For Sale: Charles Dickens’ Liquor Inventory Manuscript

Courtesy of Sotheby's

Charles Dickens was no teetotaler, as this 1870 manuscript record of his spirits cellar makes clear. In fact, he clearly enjoyed sherry, brandy, rum, and whisky, all of which he accounted for in his slim “Gad’s Hill Cellar Casks” notebook, which heads to auction at Sotheby’s in London later this month. Nor is it the only such boozy checklist he kept — another, from 1865, is currently on loan at the Dickens House Museum in London. As the auctioneer dryly notes, “[I]n the intervening years Dickens appears to have switched from gin to whisky.”

Gads Hill Place was Dickens’ home in Higham, Kent. This inventory of the home’s cellar, in the author’s own hand, only covers May-June, 1870. It was written just days before his death on June 9 of that year.

Running to four pages, this manuscript forms a small part of an amazing Charles Dickens collection that includes more than 200 first editions, inscribed/presentation copies, original serial parts, and Dickens ephemera — there’s even the famous author’s annotated ‘prompt’ or public reading copy of Mrs. Gamp (1868), presented on the final night of his American book tour to his Boston publisher, H.M. Ticknor.

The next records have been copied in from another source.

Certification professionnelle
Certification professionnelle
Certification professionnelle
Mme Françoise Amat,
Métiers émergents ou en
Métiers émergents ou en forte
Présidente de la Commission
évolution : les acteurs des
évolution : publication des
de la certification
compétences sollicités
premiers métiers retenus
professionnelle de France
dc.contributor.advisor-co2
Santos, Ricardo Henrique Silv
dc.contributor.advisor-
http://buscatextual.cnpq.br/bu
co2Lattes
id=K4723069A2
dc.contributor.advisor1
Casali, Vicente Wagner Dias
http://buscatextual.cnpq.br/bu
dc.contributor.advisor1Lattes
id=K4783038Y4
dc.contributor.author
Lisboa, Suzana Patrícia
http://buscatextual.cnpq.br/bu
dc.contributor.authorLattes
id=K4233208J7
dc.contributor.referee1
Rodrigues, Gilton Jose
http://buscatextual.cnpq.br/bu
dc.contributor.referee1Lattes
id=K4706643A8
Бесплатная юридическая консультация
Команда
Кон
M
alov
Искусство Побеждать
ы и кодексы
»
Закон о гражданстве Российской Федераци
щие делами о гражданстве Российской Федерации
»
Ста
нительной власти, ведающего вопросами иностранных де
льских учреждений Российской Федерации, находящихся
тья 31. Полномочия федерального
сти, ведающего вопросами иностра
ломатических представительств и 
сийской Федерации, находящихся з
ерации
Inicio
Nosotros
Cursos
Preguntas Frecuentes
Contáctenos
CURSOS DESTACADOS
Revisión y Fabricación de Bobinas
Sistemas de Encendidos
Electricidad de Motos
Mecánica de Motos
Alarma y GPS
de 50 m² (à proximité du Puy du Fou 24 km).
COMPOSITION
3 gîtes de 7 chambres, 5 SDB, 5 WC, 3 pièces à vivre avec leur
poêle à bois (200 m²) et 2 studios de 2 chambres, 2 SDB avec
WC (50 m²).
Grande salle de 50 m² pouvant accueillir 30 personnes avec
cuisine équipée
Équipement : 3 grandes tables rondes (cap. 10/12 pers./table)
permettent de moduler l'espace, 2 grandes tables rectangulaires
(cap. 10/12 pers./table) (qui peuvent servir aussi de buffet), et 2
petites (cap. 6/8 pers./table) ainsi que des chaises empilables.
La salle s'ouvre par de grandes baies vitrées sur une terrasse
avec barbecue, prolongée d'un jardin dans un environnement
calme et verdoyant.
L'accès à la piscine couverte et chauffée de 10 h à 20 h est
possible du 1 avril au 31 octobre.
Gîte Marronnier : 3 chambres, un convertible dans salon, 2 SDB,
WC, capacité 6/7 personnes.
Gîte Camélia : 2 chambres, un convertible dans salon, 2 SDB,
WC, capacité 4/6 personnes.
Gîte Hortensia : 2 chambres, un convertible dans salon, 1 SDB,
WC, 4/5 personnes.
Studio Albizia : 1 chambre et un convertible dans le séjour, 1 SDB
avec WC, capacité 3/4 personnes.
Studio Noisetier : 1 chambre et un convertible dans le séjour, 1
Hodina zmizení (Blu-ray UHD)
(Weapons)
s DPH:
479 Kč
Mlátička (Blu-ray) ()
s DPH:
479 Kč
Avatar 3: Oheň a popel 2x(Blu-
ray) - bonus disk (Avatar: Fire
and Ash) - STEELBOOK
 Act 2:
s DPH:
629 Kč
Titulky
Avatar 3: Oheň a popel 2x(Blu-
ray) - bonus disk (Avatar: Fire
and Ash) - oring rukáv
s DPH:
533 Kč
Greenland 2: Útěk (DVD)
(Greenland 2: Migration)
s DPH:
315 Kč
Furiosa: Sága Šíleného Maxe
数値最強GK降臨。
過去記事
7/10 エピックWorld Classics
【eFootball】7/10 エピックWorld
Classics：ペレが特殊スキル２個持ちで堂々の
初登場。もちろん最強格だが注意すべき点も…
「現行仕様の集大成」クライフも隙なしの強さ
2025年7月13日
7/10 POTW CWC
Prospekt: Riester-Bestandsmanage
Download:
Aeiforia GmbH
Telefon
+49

The 84-year-old collector, Lawrence Drizen, writes in the auction catalogue that after “55 years of vigorous collecting,” it is time to disperse his prized possessions to other collectors. “The sale will be a very sad occasion for me.”

The “Gad’s Hill Cellar Casks” notebook was last seen at auction ten years ago at Christie’s in London, where it made £5,000 ($8,181), roughly as much as it is expected to raise this time around.